__Task directions__: Where the string "range" shows up in a line of the records, copy that line.

__Provided data__:
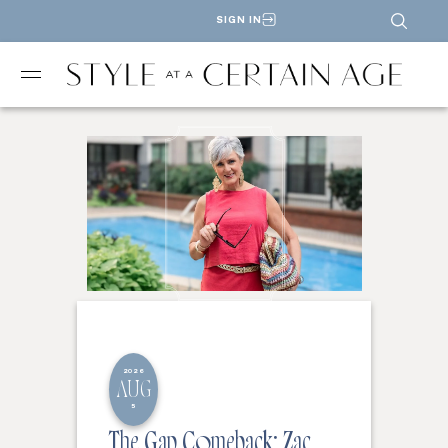
SIGN IN
2026
AUG
5
The Gap Comeback: Zac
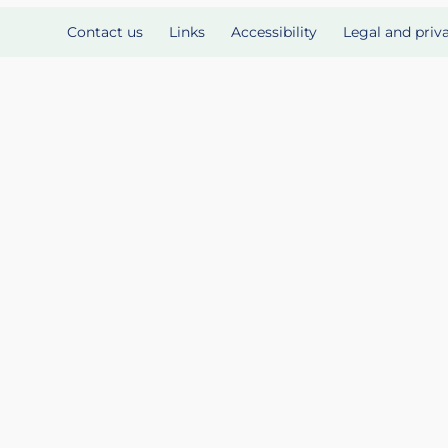
Contact us
Links
Accessibility
Legal and priv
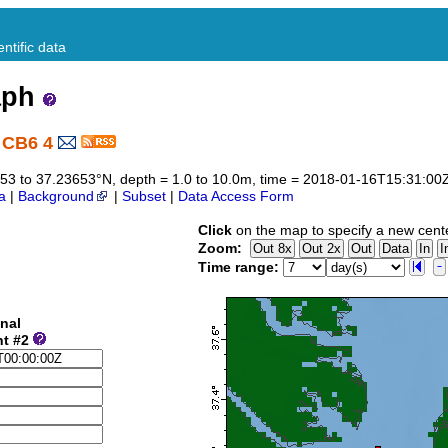
ntific data
aph
 CB6 4
3653 to 37.23653°N, depth = 1.0 to 10.0m, time = 2018-01-16T15:31:0
a
|
Background
|
Subset
|
Data Access Form
Click
on the map to specify a new cent
Zoom:
Time range:
nal
nt #2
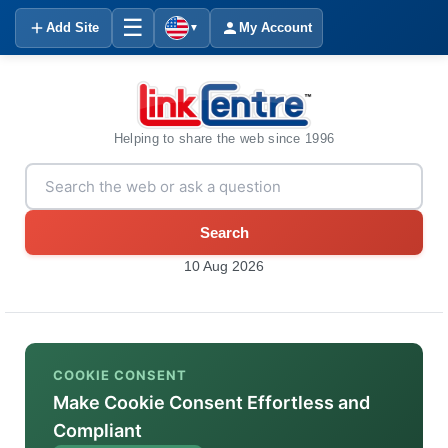
☰
Add Site
My Account
▼
Helping to share the web since 1996
Search
10 Aug 2026
COOKIE CONSENT
Make Cookie Consent Effortless and
Compliant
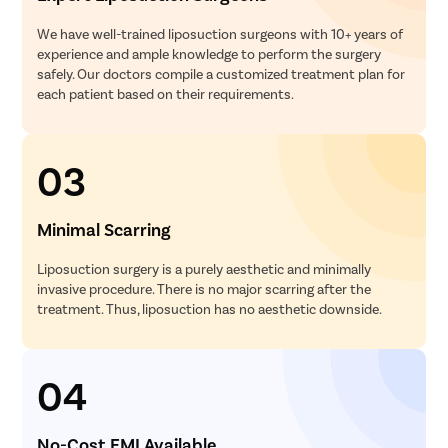
We have well-trained liposuction surgeons with 10+ years of
experience and ample knowledge to perform the surgery
safely. Our doctors compile a customized treatment plan for
each patient based on their requirements.
03
Minimal Scarring
Liposuction surgery is a purely aesthetic and minimally
invasive procedure. There is no major scarring after the
treatment. Thus, liposuction has no aesthetic downside.
04
No-Cost EMI Available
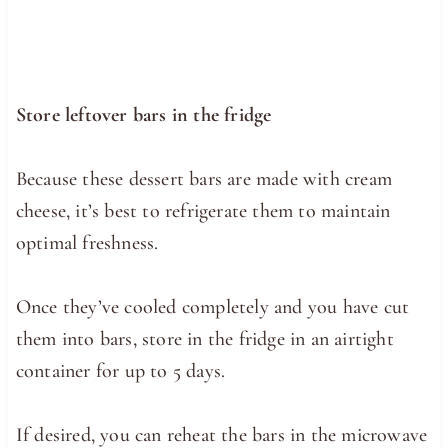
Store leftover bars in the fridge
Because these dessert bars are made with cream
cheese, it’s best to refrigerate them to maintain
optimal freshness.
Once they’ve cooled completely and you have cut
them into bars, store in the fridge in an airtight
container for up to 5 days.
If desired, you can reheat the bars in the microwave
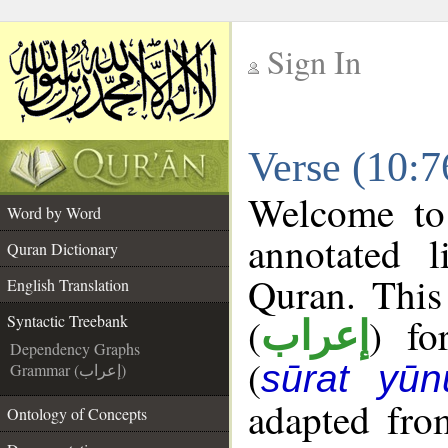
Sign In
__
Verse (10:7
__
Welcome t
Word by Word
annotated l
Quran Dictionary
Quran. This
English Translation
(
) fo
Syntactic Treebank
إعراب
Dependency Graphs
(
sūrat yūn
Grammar (إعراب)
adapted fro
Ontology of Concepts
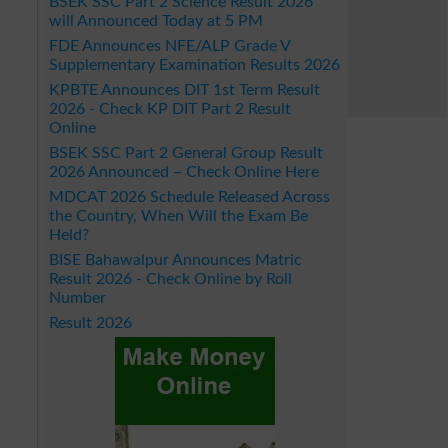
BSEK SSC Part 2 Science Result 2026
will Announced Today at 5 PM
FDE Announces NFE/ALP Grade V
Supplementary Examination Results 2026
KPBTE Announces DIT 1st Term Result
2026 - Check KP DIT Part 2 Result
Online
BSEK SSC Part 2 General Group Result
2026 Announced – Check Online Here
MDCAT 2026 Schedule Released Across
the Country, When Will the Exam Be
Held?
BISE Bahawalpur Announces Matric
Result 2026 - Check Online by Roll
Number
Result 2026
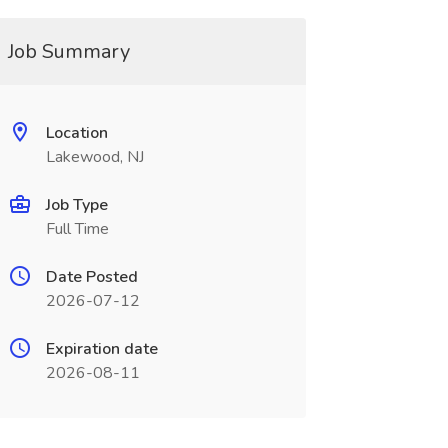
Job Summary
Location
Lakewood, NJ
Job Type
Full Time
Date Posted
2026-07-12
Expiration date
2026-08-11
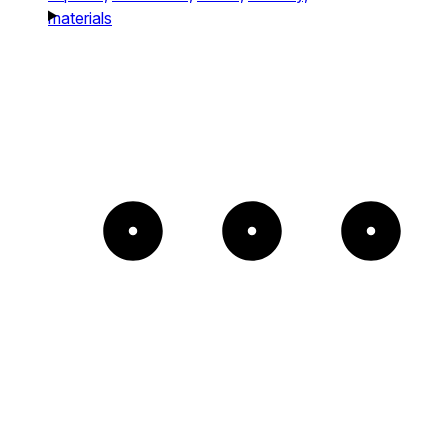
materials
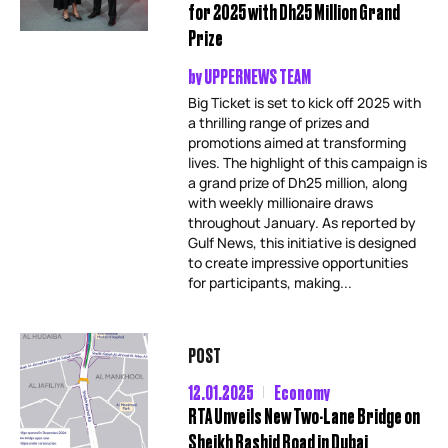
for 2025 with Dh25 Million Grand
Prize
by
UPPERNEWS TEAM
Big Ticket is set to kick off 2025 with
a thrilling range of prizes and
promotions aimed at transforming
lives. The highlight of this campaign is
a grand prize of Dh25 million, along
with weekly millionaire draws
throughout January. As reported by
Gulf News, this initiative is designed
to create impressive opportunities
for participants, making...
POST
12.01.2025
Economy
RTA Unveils New Two-Lane Bridge on
Sheikh Rashid Road in Dubai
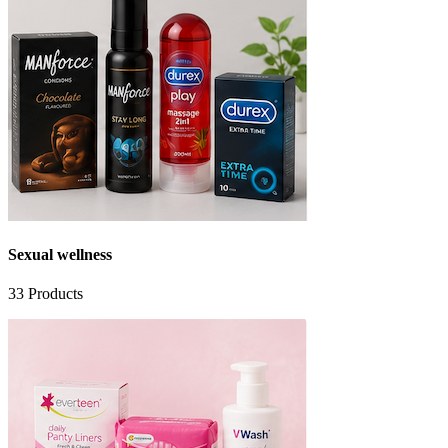
Sexual wellness
33
Products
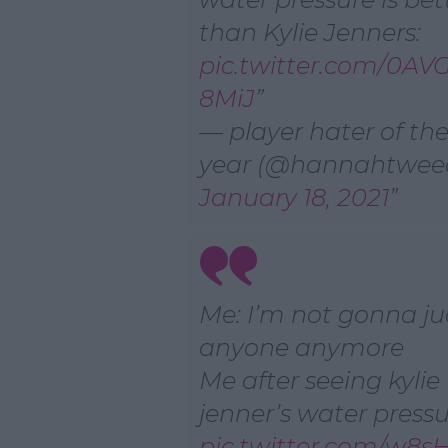
than Kylie Jenners:
pic.twitter.com/0A
8MiJ
— player hater of th
year (@hannahtwee
January 18, 2021
Me: I’m not gonna j
anyone anymore
Me after seeing kylie
jenner’s water pressu
pic.twitter.com/w8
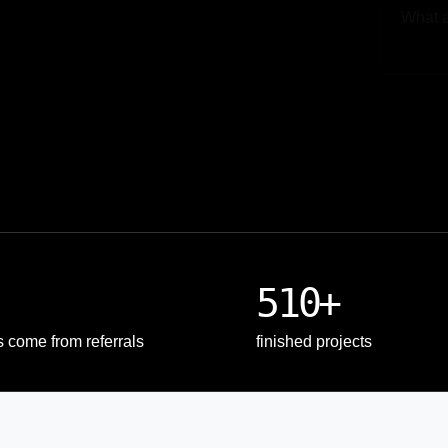
Upload
510+
s come from referrals
finished projects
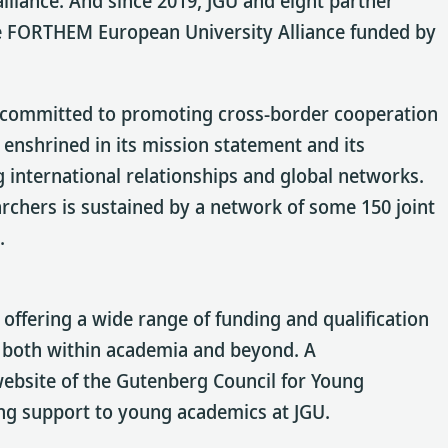
lliance. And since 2019, JGU and eight partner
the FORTHEM European University Alliance funded by
ly committed to promoting cross-border cooperation
enshrined in its mission statement and its
g international relationships and global networks.
archers is sustained by a network of some 150 joint
.
offering a wide range of funding and qualification
 both within academia and beyond. A
 website of the Gutenberg Council for Young
ing support to young academics at JGU.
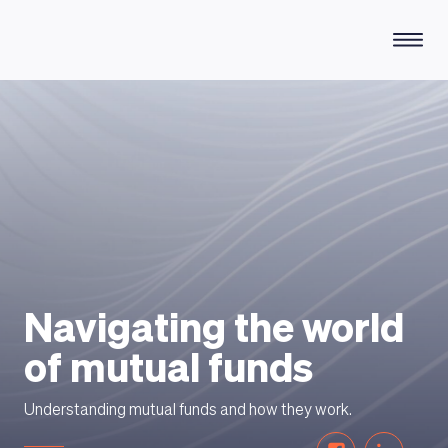
HOW DOES IT WORK
Navigating the world
of mutual funds
Understanding mutual funds and how they work.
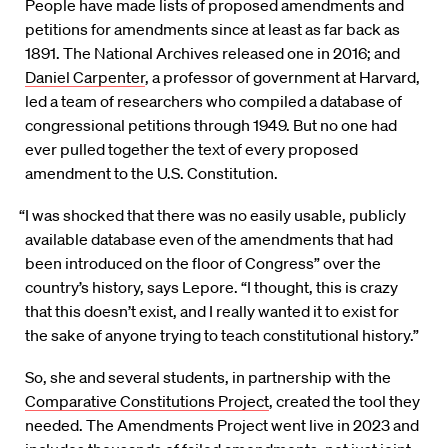
People have made lists of proposed amendments and
petitions for amendments since at least as far back as
1891. The National Archives released one in 2016; and
Daniel Carpenter
, a professor of government at Harvard,
led a team of researchers who compiled a database of
congressional petitions through 1949. But no one had
ever pulled together the text of every proposed
amendment to the U.S. Constitution.
“I was shocked that there was no easily usable, publicly
available database even of the amendments that had
been introduced on the floor of Congress” over the
country’s history, says Lepore. “I thought, this is crazy
that this doesn’t exist, and I really wanted it to exist for
the sake of anyone trying to teach constitutional history.”
So, she and several students, in partnership with the
Comparative Constitutions Project
, created the tool they
needed. The Amendments Project went live in 2023 and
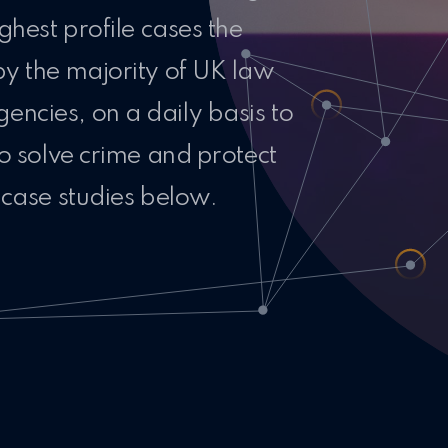
ghest profile cases the
by the majority of UK law
ncies, on a daily basis to
to solve crime and protect
 case studies below.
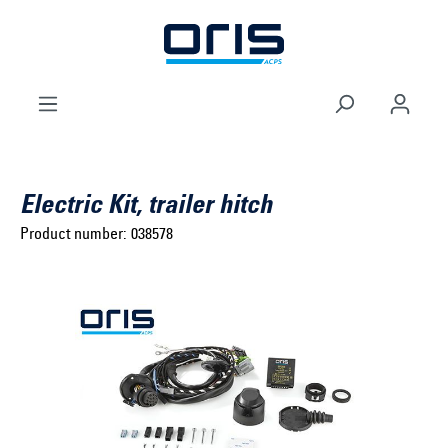
to search
Skip to main navigation
Electric Kit, trailer hitch
Product number:
038578
Select brand ...
Select model series ...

__Response to this task__:
Time range:
a thrilling range of prizes and
offering a wide range of funding and qualification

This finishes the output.